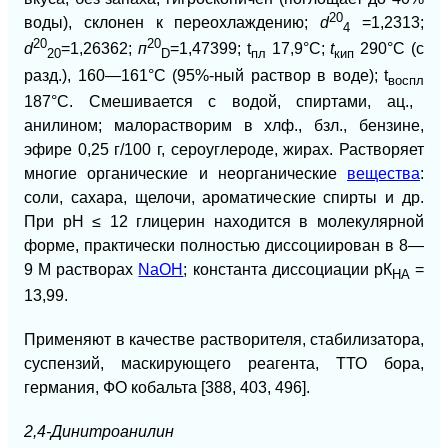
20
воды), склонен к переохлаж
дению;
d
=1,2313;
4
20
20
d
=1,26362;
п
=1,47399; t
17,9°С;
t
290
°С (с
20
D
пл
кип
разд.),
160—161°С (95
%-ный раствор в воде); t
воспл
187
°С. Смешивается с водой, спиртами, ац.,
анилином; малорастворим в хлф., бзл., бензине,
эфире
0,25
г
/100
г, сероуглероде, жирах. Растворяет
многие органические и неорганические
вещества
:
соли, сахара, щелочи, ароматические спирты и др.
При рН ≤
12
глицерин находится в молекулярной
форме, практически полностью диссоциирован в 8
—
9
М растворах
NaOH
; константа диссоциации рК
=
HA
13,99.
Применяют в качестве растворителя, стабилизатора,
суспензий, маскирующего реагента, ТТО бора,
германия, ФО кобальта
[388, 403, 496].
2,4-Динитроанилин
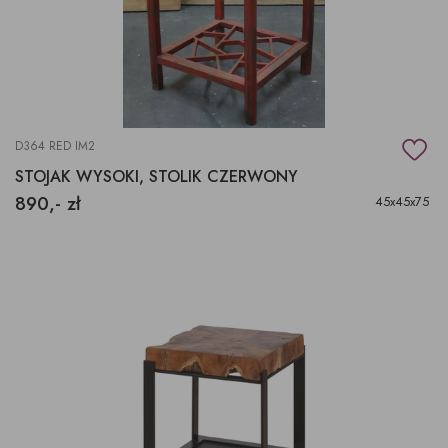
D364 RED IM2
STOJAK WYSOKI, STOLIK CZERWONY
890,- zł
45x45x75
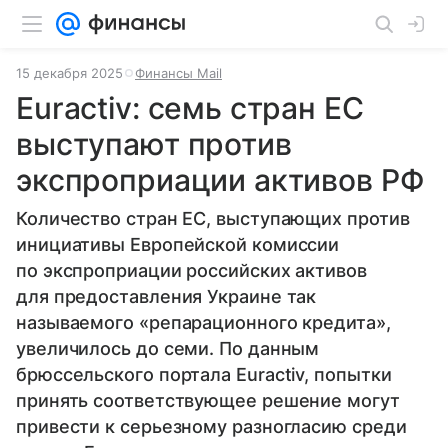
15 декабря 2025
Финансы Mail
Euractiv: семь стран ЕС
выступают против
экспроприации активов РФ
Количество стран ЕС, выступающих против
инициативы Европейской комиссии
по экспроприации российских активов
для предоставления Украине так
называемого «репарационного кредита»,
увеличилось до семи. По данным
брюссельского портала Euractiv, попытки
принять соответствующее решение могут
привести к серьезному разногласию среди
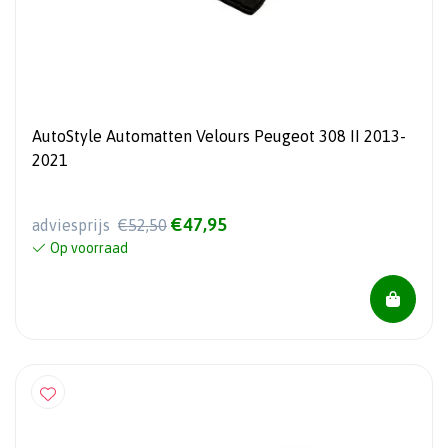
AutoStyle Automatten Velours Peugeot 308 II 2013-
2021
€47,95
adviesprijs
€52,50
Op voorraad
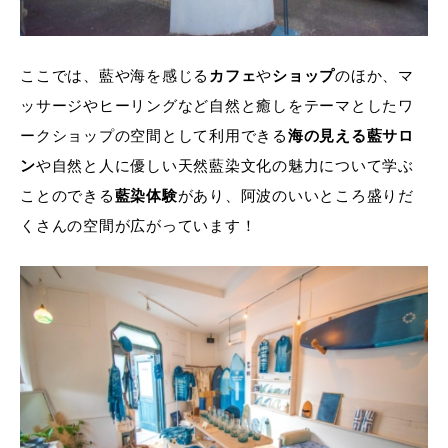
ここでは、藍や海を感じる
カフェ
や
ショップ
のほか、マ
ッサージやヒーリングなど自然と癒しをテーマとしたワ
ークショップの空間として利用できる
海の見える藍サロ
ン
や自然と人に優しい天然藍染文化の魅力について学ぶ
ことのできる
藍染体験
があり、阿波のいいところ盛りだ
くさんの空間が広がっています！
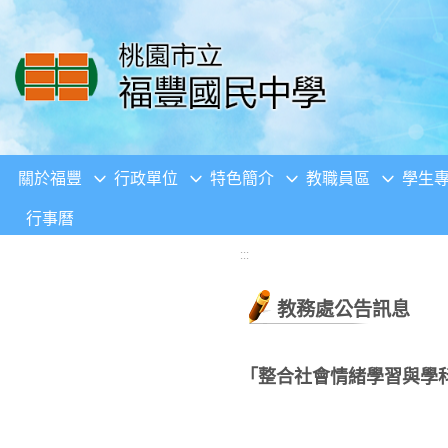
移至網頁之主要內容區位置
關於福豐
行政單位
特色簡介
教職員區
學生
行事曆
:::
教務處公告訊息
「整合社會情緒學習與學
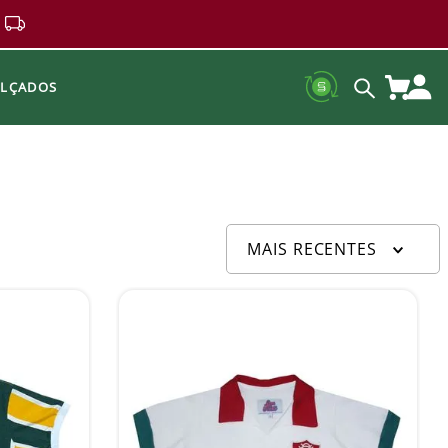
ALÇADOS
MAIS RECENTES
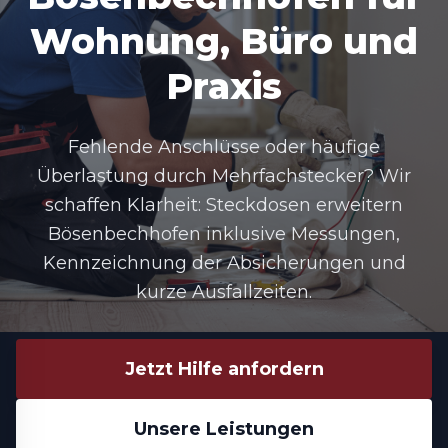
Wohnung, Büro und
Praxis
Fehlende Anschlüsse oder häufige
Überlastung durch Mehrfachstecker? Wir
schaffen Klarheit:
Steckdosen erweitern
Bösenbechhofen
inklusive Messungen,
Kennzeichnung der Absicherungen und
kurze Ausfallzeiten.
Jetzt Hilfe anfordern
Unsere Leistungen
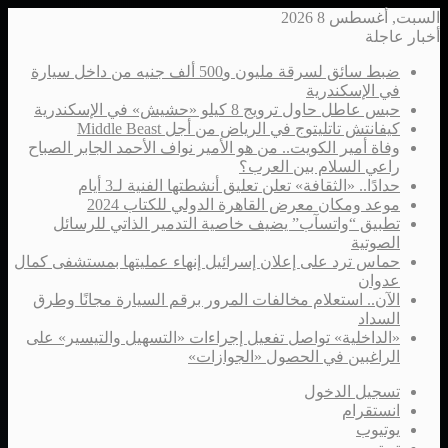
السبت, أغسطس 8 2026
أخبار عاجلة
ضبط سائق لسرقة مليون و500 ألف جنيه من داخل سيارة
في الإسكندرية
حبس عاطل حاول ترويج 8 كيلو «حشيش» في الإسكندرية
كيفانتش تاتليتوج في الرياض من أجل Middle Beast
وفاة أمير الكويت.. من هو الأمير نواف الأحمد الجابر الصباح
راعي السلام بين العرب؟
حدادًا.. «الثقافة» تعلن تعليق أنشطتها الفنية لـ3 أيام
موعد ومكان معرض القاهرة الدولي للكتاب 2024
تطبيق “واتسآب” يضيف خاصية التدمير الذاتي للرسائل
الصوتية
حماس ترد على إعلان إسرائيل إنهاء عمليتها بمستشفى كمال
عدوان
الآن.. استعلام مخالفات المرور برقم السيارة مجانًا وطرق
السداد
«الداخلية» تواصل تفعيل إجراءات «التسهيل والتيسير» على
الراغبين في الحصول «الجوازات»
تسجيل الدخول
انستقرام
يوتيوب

ACTIVITY: Search the listing for the word "против" and return each line that holds it.

RESPONSE BOX:
выступают против
Количество стран ЕС, выступающих против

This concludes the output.